▶ Goal of the exercise:
Extract all lines that hold "datamengder" from the records below.
******
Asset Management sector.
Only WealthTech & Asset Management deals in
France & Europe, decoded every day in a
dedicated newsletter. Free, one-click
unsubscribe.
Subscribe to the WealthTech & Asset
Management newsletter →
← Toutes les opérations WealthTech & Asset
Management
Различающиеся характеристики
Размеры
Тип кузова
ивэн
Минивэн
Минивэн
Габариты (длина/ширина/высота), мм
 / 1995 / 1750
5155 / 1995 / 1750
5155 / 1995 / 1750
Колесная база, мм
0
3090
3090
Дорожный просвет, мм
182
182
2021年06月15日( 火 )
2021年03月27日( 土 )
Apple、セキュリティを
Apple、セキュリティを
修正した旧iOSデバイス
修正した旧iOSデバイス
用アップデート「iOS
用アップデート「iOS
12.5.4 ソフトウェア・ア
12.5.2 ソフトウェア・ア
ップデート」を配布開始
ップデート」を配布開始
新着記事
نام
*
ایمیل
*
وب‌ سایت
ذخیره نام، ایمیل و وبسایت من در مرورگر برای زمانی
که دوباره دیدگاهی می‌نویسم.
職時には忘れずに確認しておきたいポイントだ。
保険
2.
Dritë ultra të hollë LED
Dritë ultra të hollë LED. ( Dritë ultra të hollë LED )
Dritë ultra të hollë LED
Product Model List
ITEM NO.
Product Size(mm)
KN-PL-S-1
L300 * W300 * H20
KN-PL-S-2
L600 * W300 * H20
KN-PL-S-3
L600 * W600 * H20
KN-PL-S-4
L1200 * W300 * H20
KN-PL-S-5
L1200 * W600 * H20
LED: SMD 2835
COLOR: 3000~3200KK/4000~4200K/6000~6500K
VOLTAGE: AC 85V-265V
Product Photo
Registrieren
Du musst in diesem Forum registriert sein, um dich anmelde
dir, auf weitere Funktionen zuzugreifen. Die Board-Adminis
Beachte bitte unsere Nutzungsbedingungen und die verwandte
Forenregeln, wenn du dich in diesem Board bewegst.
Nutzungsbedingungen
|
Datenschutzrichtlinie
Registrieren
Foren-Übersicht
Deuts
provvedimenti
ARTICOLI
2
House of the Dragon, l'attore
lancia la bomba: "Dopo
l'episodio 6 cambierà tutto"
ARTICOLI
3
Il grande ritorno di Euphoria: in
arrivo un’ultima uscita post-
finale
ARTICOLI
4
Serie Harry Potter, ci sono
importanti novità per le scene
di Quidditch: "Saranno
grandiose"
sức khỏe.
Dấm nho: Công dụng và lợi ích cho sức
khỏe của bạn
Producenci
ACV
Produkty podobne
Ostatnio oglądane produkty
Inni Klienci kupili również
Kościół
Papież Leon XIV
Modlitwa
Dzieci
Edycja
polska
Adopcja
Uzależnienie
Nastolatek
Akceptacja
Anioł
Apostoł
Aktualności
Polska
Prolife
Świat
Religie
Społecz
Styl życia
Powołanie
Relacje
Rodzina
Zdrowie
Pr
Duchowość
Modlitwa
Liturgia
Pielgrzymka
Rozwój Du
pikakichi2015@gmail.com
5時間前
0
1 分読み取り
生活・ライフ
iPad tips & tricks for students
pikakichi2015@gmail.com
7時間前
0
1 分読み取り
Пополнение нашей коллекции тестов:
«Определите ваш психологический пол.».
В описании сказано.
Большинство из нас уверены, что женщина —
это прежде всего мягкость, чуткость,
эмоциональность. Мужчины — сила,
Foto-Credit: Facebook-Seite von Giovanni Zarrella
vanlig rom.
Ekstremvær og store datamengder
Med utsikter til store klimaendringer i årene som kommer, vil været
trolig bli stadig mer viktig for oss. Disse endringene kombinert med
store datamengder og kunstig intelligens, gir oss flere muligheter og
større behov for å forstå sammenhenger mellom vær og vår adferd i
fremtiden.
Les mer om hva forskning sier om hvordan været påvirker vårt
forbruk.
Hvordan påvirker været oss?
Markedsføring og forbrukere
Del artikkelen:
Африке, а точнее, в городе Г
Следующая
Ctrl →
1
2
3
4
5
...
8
******
▶ Solution below:
Ekstremvær og store datamengder
store datamengder og kunstig intelligens, gir oss flere muligheter og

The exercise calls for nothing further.